Data section:

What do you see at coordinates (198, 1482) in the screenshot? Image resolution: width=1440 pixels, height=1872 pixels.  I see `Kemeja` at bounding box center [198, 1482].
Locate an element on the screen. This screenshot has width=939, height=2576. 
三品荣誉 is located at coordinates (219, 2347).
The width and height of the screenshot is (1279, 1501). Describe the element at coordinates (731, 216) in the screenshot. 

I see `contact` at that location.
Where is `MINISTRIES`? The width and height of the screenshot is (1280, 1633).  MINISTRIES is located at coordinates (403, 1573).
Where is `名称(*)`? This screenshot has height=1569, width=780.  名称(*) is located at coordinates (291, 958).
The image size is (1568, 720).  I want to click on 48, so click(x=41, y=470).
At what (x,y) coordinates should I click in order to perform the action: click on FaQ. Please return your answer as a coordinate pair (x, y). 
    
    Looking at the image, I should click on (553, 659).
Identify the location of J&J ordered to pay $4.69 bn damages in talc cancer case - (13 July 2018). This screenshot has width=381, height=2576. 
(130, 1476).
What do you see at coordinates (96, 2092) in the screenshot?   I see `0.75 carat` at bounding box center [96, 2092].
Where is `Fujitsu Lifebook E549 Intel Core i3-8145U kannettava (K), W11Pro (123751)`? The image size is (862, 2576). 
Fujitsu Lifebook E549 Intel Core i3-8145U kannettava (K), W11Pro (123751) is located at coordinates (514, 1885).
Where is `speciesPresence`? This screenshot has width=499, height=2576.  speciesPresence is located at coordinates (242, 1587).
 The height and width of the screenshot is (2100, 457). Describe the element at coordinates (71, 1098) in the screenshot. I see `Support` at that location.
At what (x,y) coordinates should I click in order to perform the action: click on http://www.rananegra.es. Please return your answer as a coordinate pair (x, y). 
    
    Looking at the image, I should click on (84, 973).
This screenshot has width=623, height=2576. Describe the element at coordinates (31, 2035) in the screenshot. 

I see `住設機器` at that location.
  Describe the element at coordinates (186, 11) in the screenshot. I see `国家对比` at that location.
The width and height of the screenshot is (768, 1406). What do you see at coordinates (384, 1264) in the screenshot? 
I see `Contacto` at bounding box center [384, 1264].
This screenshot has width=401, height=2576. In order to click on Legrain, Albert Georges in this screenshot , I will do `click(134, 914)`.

Work instruction:
Please transcribe the entire listing exactly as given.

Answer space:
What do you see at coordinates (198, 1482) in the screenshot? Image resolution: width=1440 pixels, height=1872 pixels.  I see `Kemeja` at bounding box center [198, 1482].
Locate an element on the screen. This screenshot has width=939, height=2576. 
三品荣誉 is located at coordinates (219, 2347).
The width and height of the screenshot is (1279, 1501). Describe the element at coordinates (731, 216) in the screenshot. 

I see `contact` at that location.
Where is `MINISTRIES`? The width and height of the screenshot is (1280, 1633).  MINISTRIES is located at coordinates (403, 1573).
Where is `名称(*)`? This screenshot has height=1569, width=780.  名称(*) is located at coordinates (291, 958).
The image size is (1568, 720).  I want to click on 48, so click(x=41, y=470).
At what (x,y) coordinates should I click in order to perform the action: click on FaQ. Please return your answer as a coordinate pair (x, y). 
    
    Looking at the image, I should click on (553, 659).
Identify the location of J&J ordered to pay $4.69 bn damages in talc cancer case - (13 July 2018). This screenshot has width=381, height=2576. 
(130, 1476).
What do you see at coordinates (96, 2092) in the screenshot?   I see `0.75 carat` at bounding box center [96, 2092].
Where is `Fujitsu Lifebook E549 Intel Core i3-8145U kannettava (K), W11Pro (123751)`? The image size is (862, 2576). 
Fujitsu Lifebook E549 Intel Core i3-8145U kannettava (K), W11Pro (123751) is located at coordinates (514, 1885).
Where is `speciesPresence`? This screenshot has width=499, height=2576.  speciesPresence is located at coordinates (242, 1587).
 The height and width of the screenshot is (2100, 457). Describe the element at coordinates (71, 1098) in the screenshot. I see `Support` at that location.
At what (x,y) coordinates should I click in order to perform the action: click on http://www.rananegra.es. Please return your answer as a coordinate pair (x, y). 
    
    Looking at the image, I should click on (84, 973).
This screenshot has width=623, height=2576. Describe the element at coordinates (31, 2035) in the screenshot. 

I see `住設機器` at that location.
  Describe the element at coordinates (186, 11) in the screenshot. I see `国家对比` at that location.
The width and height of the screenshot is (768, 1406). What do you see at coordinates (384, 1264) in the screenshot? 
I see `Contacto` at bounding box center [384, 1264].
This screenshot has width=401, height=2576. In order to click on Legrain, Albert Georges in this screenshot , I will do `click(134, 914)`.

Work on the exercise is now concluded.